• _Activity_:
Take from the records below each line that holds "ສປສສ".

• _Task material_:
★ ★ ★ ★

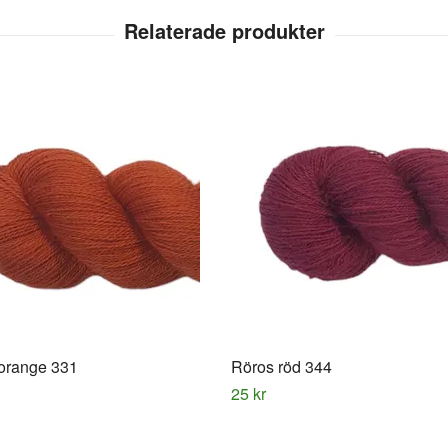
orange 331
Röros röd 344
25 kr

★ ★ ★ ★

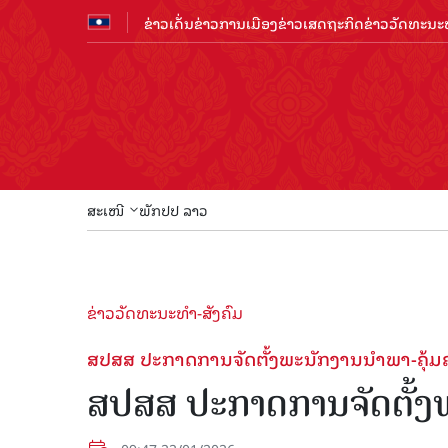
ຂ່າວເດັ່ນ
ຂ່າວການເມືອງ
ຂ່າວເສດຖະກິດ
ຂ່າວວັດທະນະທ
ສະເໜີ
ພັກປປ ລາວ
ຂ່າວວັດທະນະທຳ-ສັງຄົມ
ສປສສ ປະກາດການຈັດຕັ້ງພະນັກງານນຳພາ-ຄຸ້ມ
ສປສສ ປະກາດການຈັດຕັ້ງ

★ ★ ★ ★

• _Response area_:
ສປສສ ປະກາດການຈັດຕັ້ງພະນັກງານນຳພາ-ຄຸ້ມ
ສປສສ ປະກາດການຈັດຕັ້ງ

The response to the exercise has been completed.